What is the place of Barnett Suskind’s Big Venuses, as I call them, by reason of the size as well as beauty of their bodies, in this very rich tradition of the narcissistic female nude? Venus has been secularized in modernity: one only has to compare Titian’s graceful Venus of Urbino to Manet’ s sluttish Olympia to get the point.

De-idealized—and de-feminized, one might add—Olympia’s boyish body becomes a crude caricature of beauty. Manet’s Olympia is shocking, indeed, has come to symbolize the de-mystifying shock of the new: her vulgarized nudity is new in the history of art, even as her thinness seems to echo the thinness of Cranach’s Venuses. But their thin bodies are uncannily elegant, while Olympia’s bony thinness—almost anorexic–conveys her emotional barrenness, not to say emptiness. A famous editor of a woman’s magazine once said that you can never be too thin or have too much money, never realizing that the thinness of the modern model—the so-called glamour girl–suggests her superficiality and her selling of her body for money implies that she has no mind let alone self-respect. Olympia’s body has lost its dignity, confirming that she is a symbol of vice, and with that viciously realistic.

Suskind restores opulence to the female body, and with that dignity—a certain majesty: the majesty of the primordial. It goes far beyond the opulence of Rubens’s Venuses, who remain worldly however divine in name. Neither Ruben’s Venuses, nor those of Titian, Manet, and Cranach, have the primordial quality of Suskind’s Venuses. It is this—their primordial opulence—which makes them unique in the history of modern art. They restore us to the prehistory of the female body—restore the transcendental opulence of the mythical Magna Mater, the fertility goddess envisioned in the Venus of Willendorf and similar sculptures. Suskind returns to the “original female,” that is, the female who has the origins within her, who is creatively pregnant. She is the muse writ cosmically large, filling the canvas to suggest her self-sufficiency and hermetic self-containment. The body of Suskind’s Big Venus is the eternal feminine alternative to the debased, trivialized, devalued modernized female body that begins its reign with Manet’s cheap courtesan, however much she now covers her cheapness with glamour.

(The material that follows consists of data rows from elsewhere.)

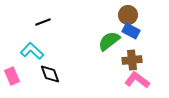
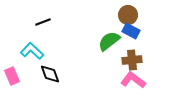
pink L-shape: moved 4 px left
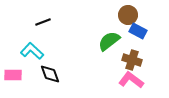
blue rectangle: moved 7 px right
brown cross: rotated 24 degrees clockwise
pink rectangle: moved 1 px right, 1 px up; rotated 66 degrees counterclockwise
pink L-shape: moved 2 px left
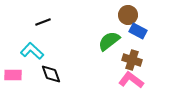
black diamond: moved 1 px right
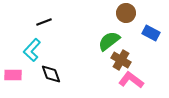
brown circle: moved 2 px left, 2 px up
black line: moved 1 px right
blue rectangle: moved 13 px right, 2 px down
cyan L-shape: moved 1 px up; rotated 90 degrees counterclockwise
brown cross: moved 11 px left; rotated 12 degrees clockwise
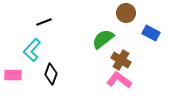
green semicircle: moved 6 px left, 2 px up
black diamond: rotated 40 degrees clockwise
pink L-shape: moved 12 px left
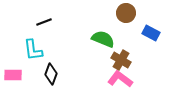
green semicircle: rotated 60 degrees clockwise
cyan L-shape: moved 1 px right; rotated 50 degrees counterclockwise
pink L-shape: moved 1 px right, 1 px up
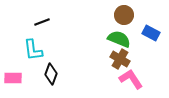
brown circle: moved 2 px left, 2 px down
black line: moved 2 px left
green semicircle: moved 16 px right
brown cross: moved 1 px left, 1 px up
pink rectangle: moved 3 px down
pink L-shape: moved 11 px right; rotated 20 degrees clockwise
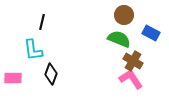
black line: rotated 56 degrees counterclockwise
brown cross: moved 13 px right, 2 px down
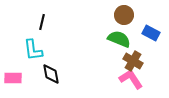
black diamond: rotated 30 degrees counterclockwise
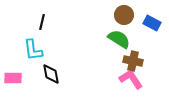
blue rectangle: moved 1 px right, 10 px up
green semicircle: rotated 10 degrees clockwise
brown cross: rotated 18 degrees counterclockwise
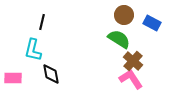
cyan L-shape: rotated 20 degrees clockwise
brown cross: rotated 30 degrees clockwise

Kenneth Clark famously distinguished between the naked and the nude—the empirical body, with all its blemishes and awkwardnesses, and the idealized, well-proportioned body, perfected into a symbol of transcendence and symbolizing what Freud called the ego ideal. The body of Suskind’s Big Venus has the particularities of the naked and the ideality of the nude—and, even more rare in the discourse of the nude, be it traditional or modern, archetypal primodiality. It is this saving grace that makes it unique and peculiarly post-modern, if post-modern means abandoning the distortion and fragmentation that beset and compromised the body in modern art—perhaps most noteworthily in Picasso—to recover a sense of its fullness and wholeness. The Big Venus, full-bodied and fecund, is clearly Suskind’s muse—a projection of his own pregnant creativity–and a rather unexpected and unusual representation of the muse: she has been in hiding since she first appeared at the dawn of art.

Suskind has made many expressionist portraits of his contemporaries, showing his gift for grasping psychic reality, and his Big Venus shows his ability to observe his own psychic reality, that is, to represent his own anima. The figures in Suskind’s psychodynamic portraits seem to be in a state of impending emotional disintegration—intensely suffering, as the painterly forcefulness with which they are represented suggest. But his Big Venus is completely integrated–no loose gestural threads we can pull to unravel her body. Her seamless body, with its tranquil smoothness—the delicate skin that holds its bulk together—hasn’t the slightest hint of the anxiety that permeates Suskind’s portrait heads, suggesting that it embodies a new-found sense of creative confidence and the achievement of self-integration.